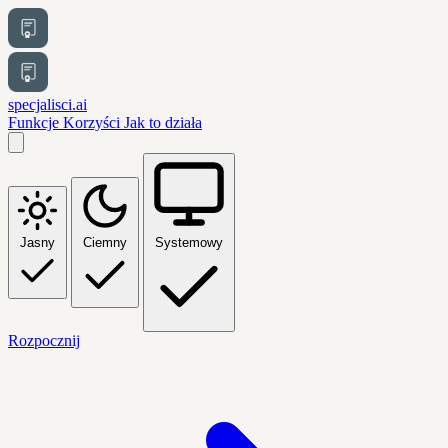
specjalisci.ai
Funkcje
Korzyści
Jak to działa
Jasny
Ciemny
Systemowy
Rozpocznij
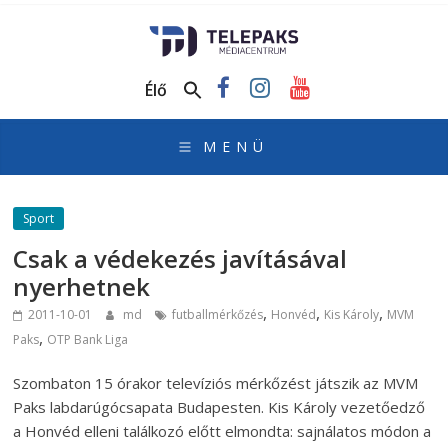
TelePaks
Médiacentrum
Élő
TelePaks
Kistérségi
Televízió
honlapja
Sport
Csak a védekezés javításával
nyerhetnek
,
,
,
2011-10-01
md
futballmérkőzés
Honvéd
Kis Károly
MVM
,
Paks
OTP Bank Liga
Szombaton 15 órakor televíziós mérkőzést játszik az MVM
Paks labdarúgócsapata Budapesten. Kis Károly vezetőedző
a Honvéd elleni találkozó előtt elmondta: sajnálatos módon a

EXERCISE BRIEF:
Transcribe the listing exactly; omit all images.

RESPONSE:
specjalisci.ai
Funkcje
Korzyści
Jak to działa
Jasny
Ciemny
Systemowy
Rozpocznij
TelePaks
Médiacentrum
Élő
TelePaks
Kistérségi
Televízió
honlapja
Sport
Csak a védekezés javításával
nyerhetnek
,
,
,
2011-10-01
md
futballmérkőzés
Honvéd
Kis Károly
MVM
,
Paks
OTP Bank Liga
Szombaton 15 órakor televíziós mérkőzést játszik az MVM
Paks labdarúgócsapata Budapesten. Kis Károly vezetőedző
a Honvéd elleni találkozó előtt elmondta: sajnálatos módon a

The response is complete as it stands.